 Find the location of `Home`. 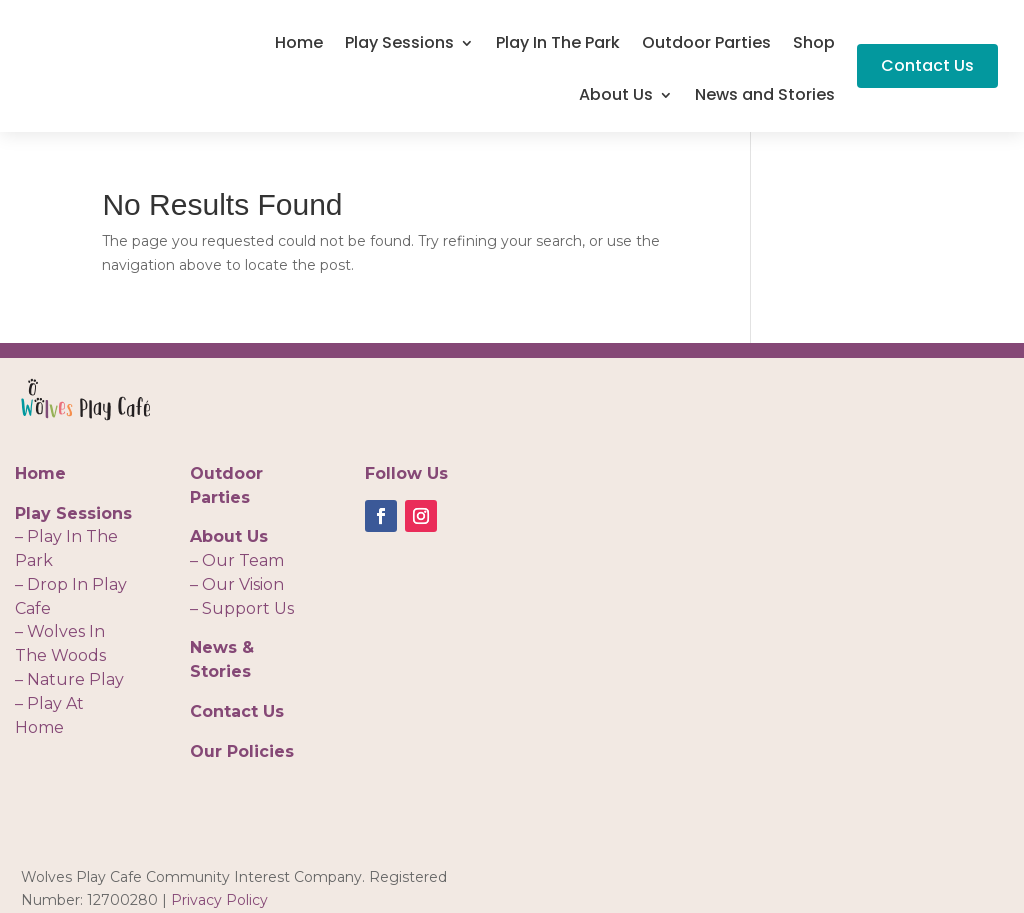

Home is located at coordinates (299, 45).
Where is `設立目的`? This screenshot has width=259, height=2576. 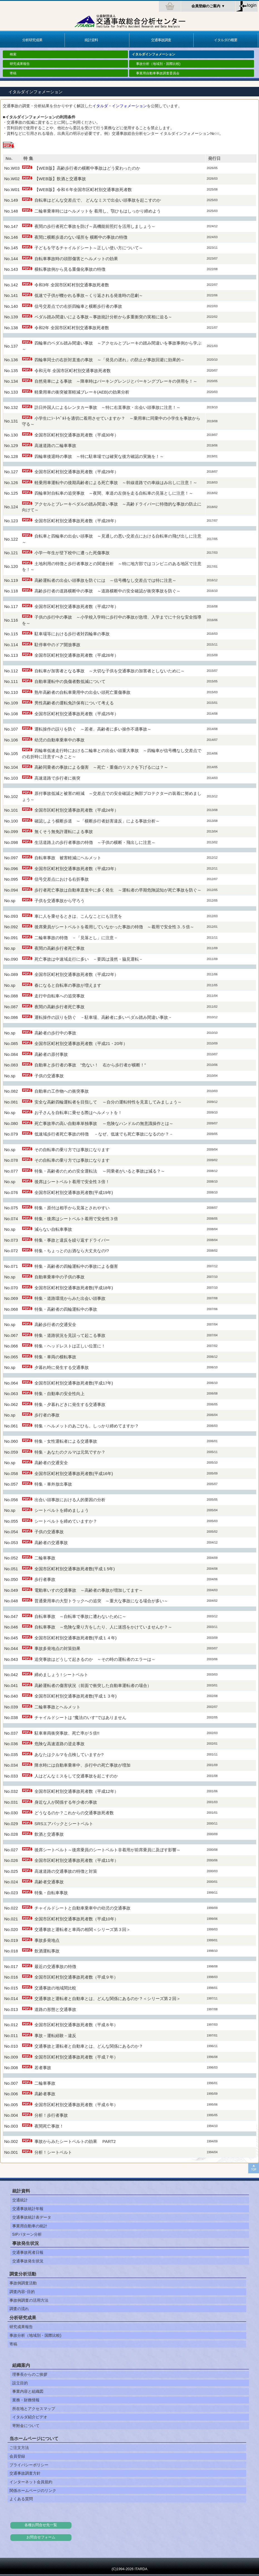
設立目的 is located at coordinates (20, 2383).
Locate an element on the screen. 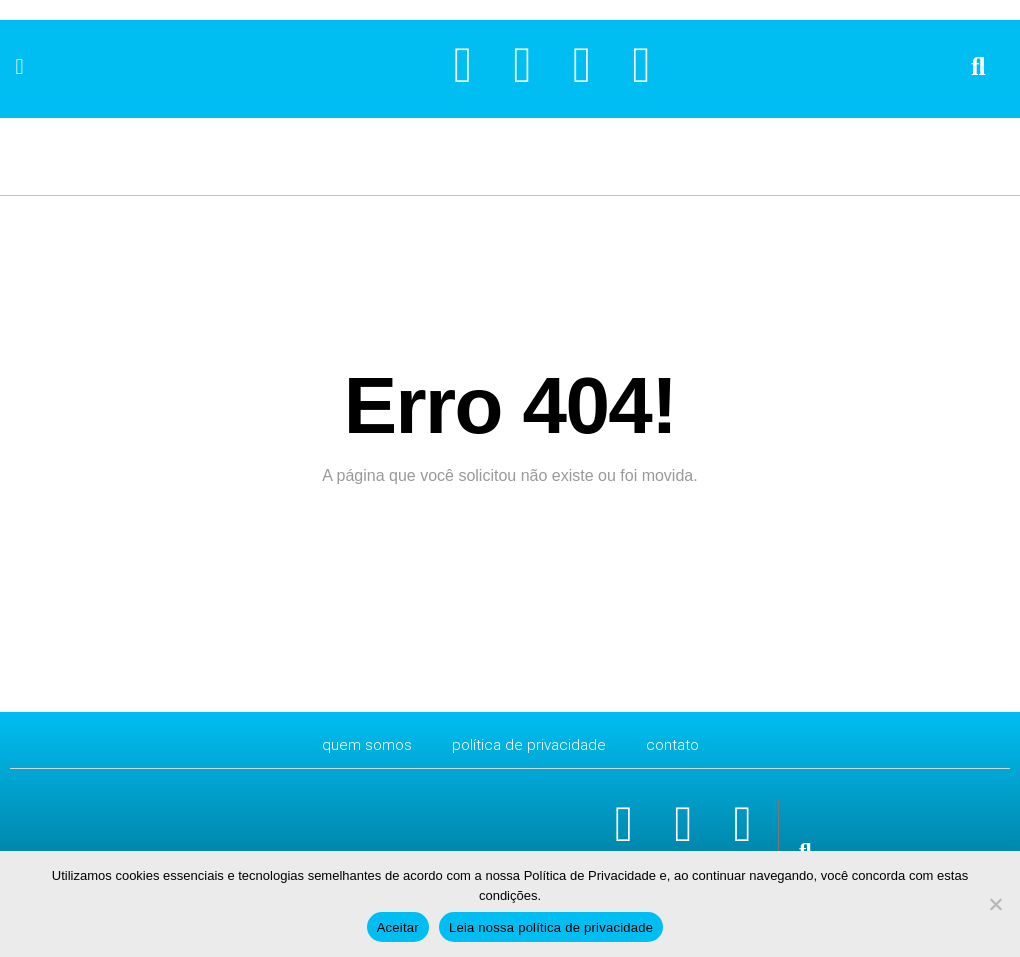  [button] is located at coordinates (19, 66).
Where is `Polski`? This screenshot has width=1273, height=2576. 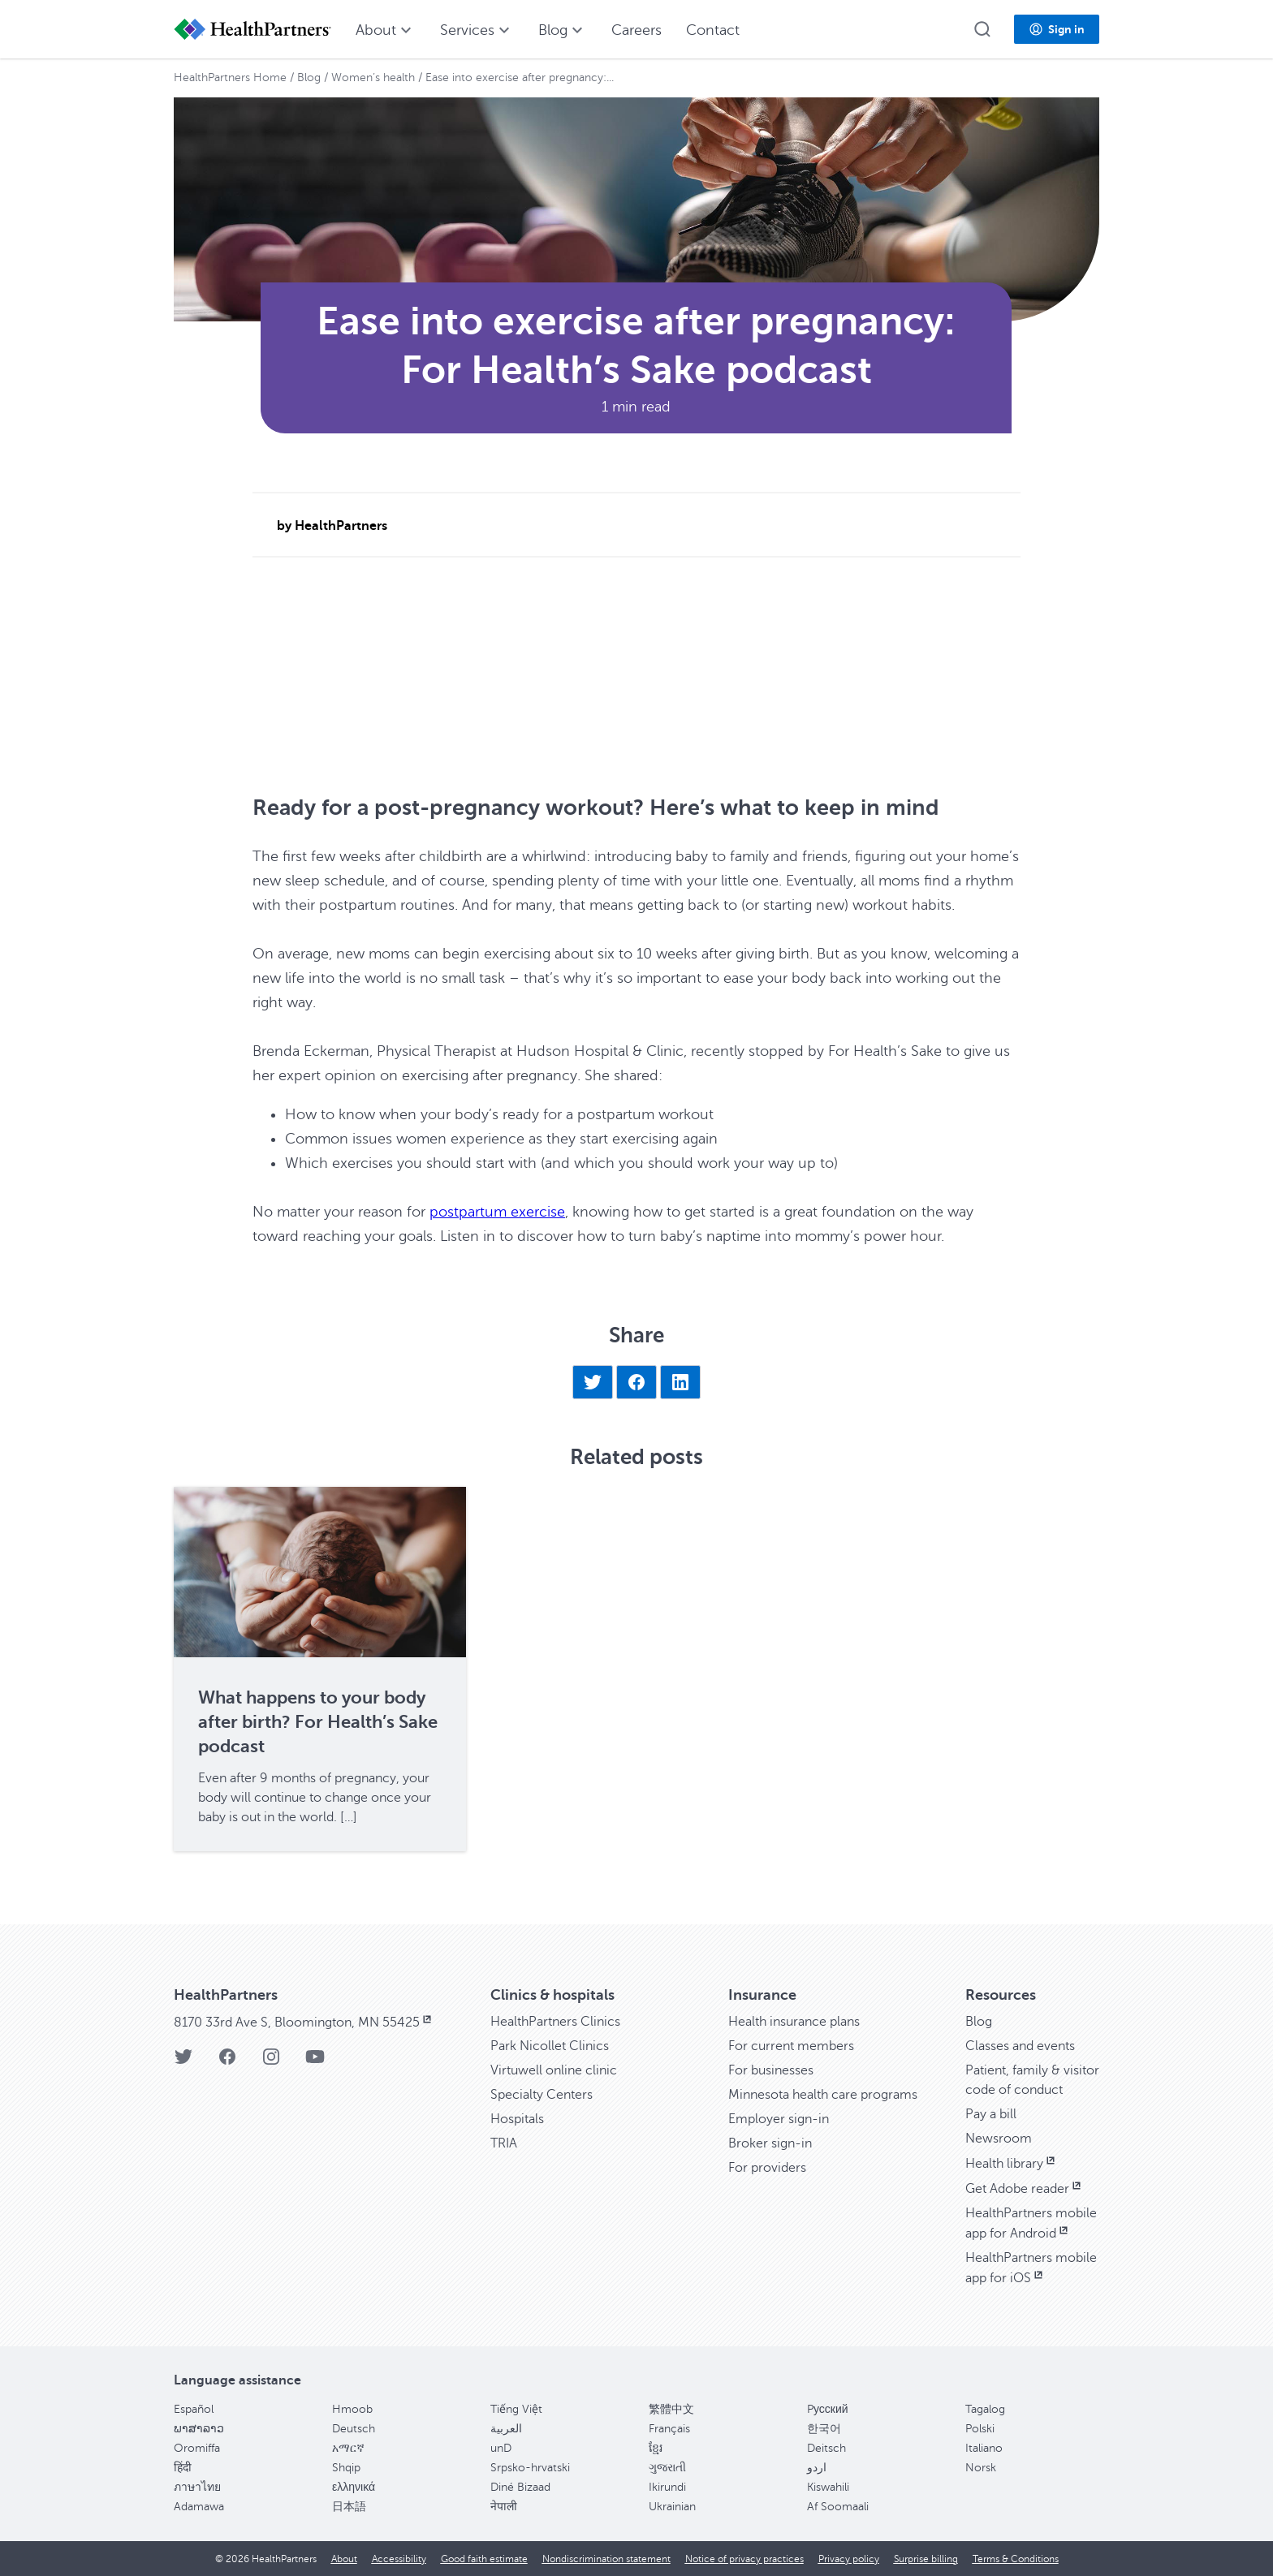 Polski is located at coordinates (980, 2429).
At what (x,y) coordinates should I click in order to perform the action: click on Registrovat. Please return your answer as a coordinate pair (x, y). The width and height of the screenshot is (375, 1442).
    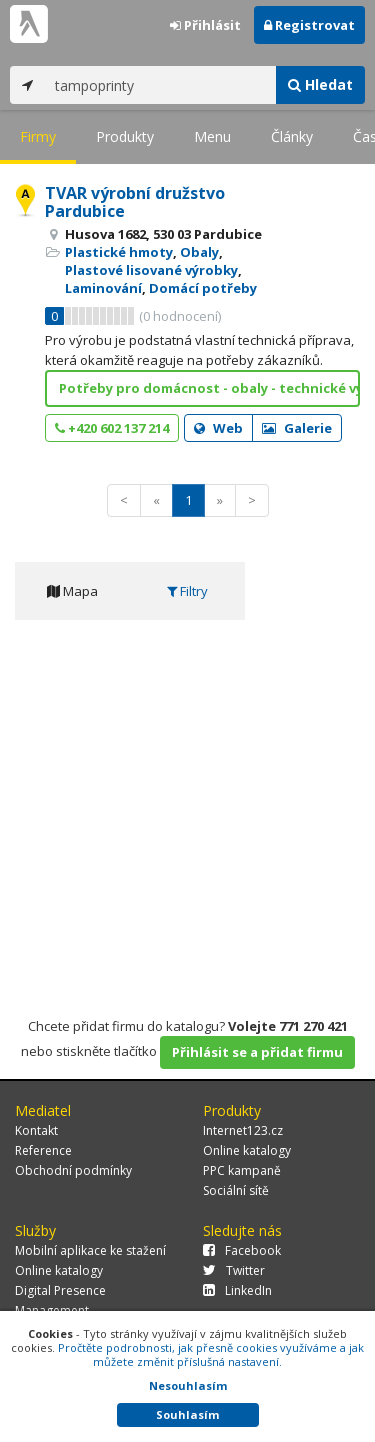
    Looking at the image, I should click on (309, 25).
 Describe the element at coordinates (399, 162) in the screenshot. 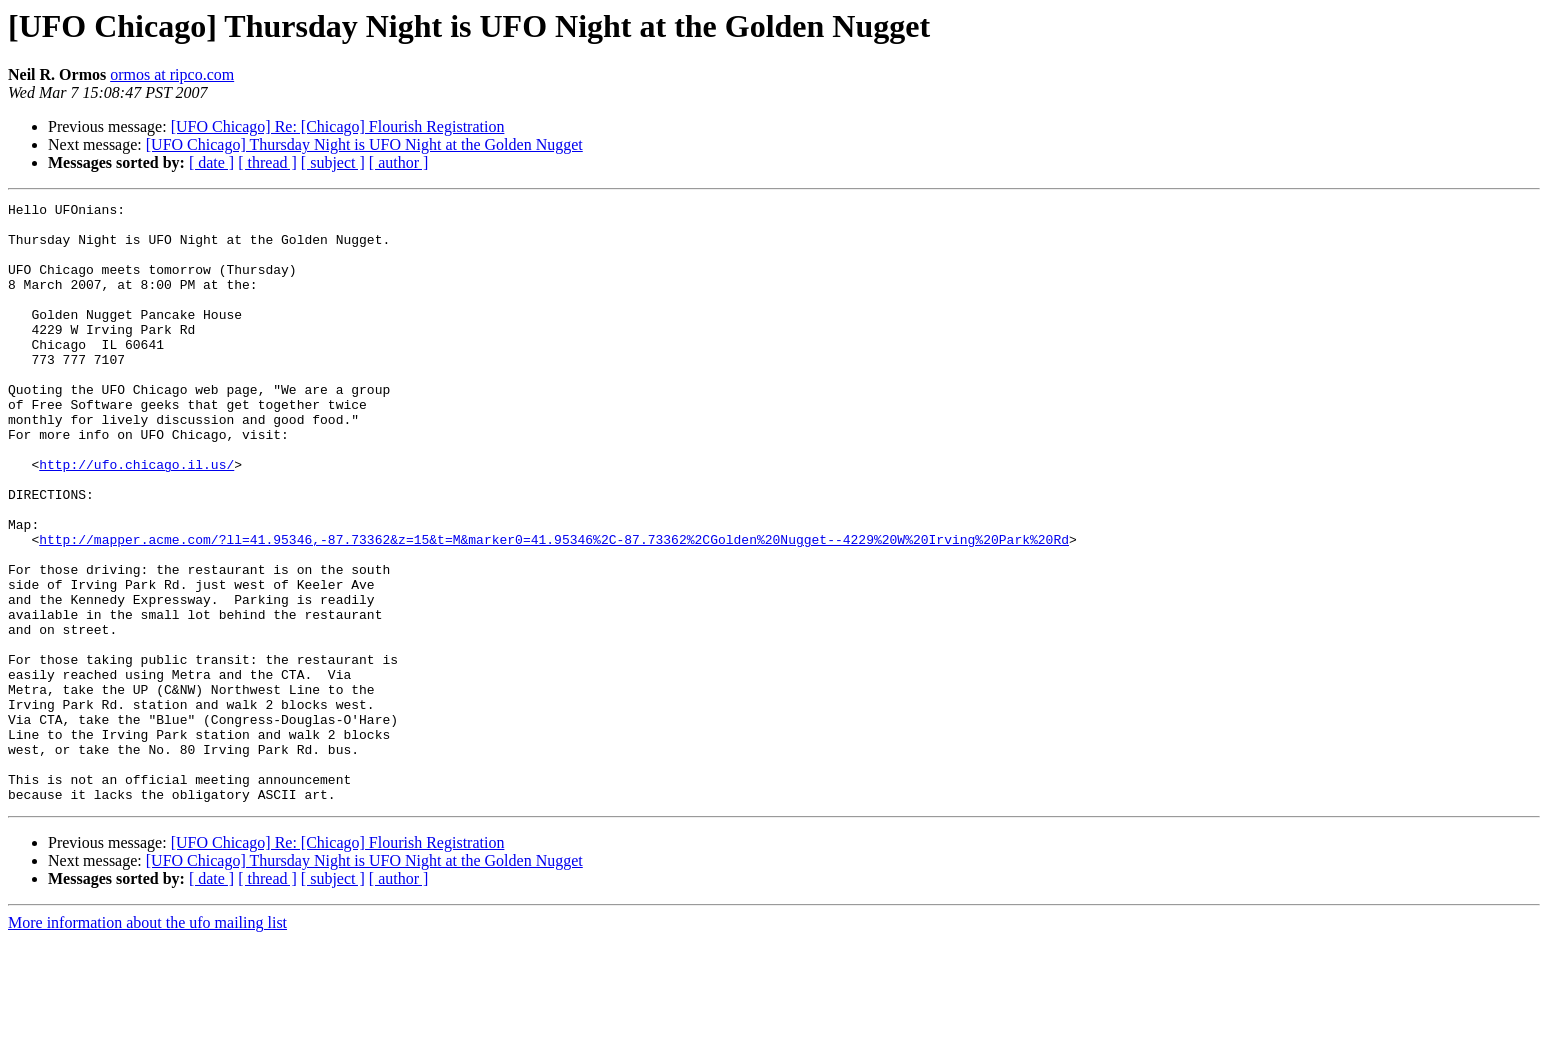

I see `[ author ]` at that location.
++++++++++++++++++++
What you have to do: Repeat only the lines from the line with "At what (x,y)" to the end of the entries, including both the first and the last line, and drop every picture.

The answer:
At what (x,y) coordinates should I click in order to perform the action: click on Registrovat. Please return your answer as a coordinate pair (x, y). The width and height of the screenshot is (375, 1442).
    Looking at the image, I should click on (309, 25).
 Describe the element at coordinates (399, 162) in the screenshot. 

I see `[ author ]` at that location.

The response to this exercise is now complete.